L’auspicio della fine dei conflitti vuole dire fare della politica nazionale e sovranazionale uno strumento di ricalibratura delle stesse società cui si riferisce e dismettere, ad esempio, l’economia di guerra che, da qualche anno a questa parte, è la regola nuova (e antica al tempo stesso) non soltanto delle vecchie (si fa per dire) potenze mondiali ma, più ancora, di quelle emergenti che si posizionano in uno scacchiere davvero innovativo sul piano dei rapporti globali.

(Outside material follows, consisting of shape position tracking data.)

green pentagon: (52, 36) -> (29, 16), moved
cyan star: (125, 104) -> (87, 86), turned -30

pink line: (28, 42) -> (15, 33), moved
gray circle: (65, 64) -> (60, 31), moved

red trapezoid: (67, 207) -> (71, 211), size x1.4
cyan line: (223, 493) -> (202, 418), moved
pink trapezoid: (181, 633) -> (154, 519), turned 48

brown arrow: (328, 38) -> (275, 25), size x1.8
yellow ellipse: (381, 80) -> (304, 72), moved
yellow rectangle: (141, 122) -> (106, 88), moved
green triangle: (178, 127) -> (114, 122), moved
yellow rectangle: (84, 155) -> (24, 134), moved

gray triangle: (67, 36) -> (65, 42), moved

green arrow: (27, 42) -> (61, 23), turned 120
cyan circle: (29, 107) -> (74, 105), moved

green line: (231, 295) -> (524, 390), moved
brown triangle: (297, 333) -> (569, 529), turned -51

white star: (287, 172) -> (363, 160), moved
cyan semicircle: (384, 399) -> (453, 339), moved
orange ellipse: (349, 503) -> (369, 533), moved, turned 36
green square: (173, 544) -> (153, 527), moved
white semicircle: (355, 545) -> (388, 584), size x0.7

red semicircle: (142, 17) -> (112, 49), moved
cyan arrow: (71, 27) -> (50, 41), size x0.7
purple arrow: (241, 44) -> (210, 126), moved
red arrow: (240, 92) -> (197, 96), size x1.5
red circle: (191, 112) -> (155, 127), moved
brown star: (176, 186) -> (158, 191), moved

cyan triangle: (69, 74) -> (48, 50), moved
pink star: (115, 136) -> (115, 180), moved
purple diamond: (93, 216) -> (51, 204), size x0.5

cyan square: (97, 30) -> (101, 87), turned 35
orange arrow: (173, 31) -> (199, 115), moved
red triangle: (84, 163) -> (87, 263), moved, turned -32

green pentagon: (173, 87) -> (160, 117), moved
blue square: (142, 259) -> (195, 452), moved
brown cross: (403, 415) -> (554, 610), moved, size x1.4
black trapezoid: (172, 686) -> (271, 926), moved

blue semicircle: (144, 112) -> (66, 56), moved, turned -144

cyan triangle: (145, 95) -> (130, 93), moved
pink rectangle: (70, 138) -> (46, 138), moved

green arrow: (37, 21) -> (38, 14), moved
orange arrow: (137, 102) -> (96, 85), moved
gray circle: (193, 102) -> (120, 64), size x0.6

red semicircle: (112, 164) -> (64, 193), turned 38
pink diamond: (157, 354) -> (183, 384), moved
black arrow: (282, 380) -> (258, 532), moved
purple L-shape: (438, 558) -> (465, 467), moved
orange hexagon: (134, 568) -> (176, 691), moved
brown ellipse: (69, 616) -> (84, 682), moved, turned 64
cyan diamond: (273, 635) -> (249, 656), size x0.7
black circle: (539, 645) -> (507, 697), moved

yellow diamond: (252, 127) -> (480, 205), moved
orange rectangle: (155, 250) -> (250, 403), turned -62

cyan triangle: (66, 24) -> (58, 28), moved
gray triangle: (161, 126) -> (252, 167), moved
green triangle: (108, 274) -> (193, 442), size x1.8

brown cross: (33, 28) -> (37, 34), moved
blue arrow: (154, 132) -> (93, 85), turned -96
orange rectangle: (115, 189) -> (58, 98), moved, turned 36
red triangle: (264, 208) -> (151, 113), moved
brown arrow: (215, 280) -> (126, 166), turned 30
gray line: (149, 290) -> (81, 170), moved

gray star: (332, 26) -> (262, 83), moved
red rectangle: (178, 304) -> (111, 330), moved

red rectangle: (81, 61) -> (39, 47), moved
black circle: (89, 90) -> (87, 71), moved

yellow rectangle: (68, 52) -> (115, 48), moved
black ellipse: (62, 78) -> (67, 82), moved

Non si può, parlando di pace, disarmo e fine dell’economia di guerra, non fare riferimento esplicito alla decrescita come pietra angolare di una rivalutazione tanto del marxismo quanto del comunismo, riportando anzitutto quest’ultimo alle origini quasi pre-marxiane: la caduta dell’Unione Sovietica, ormai quasi quarant’anni fa, ha certamente trascinato con sé per lungo tempo lo stigma dell’ideologia franata sulle rovine del totalitarismo, dell’incistamento burocratico di Stato.
Se la risposta scontata dei liberisti moderni è tanto pregiudiziale quanto ipocritamente falsa, ossia che quello e solo quello fosse il comunismo, allora abbiamo proprio in questa asserzione la dimostrazione del fatto che, invece, concetti socialismo e socialità, uguaglianza e solidarietà, giustizia sociale e libertarismo non sono costringibili nelle asfittiche perimetrazioni di un Novecento collassato su sé stesso e largamente travisato nei suoi sinceri slanci anticapitalisti.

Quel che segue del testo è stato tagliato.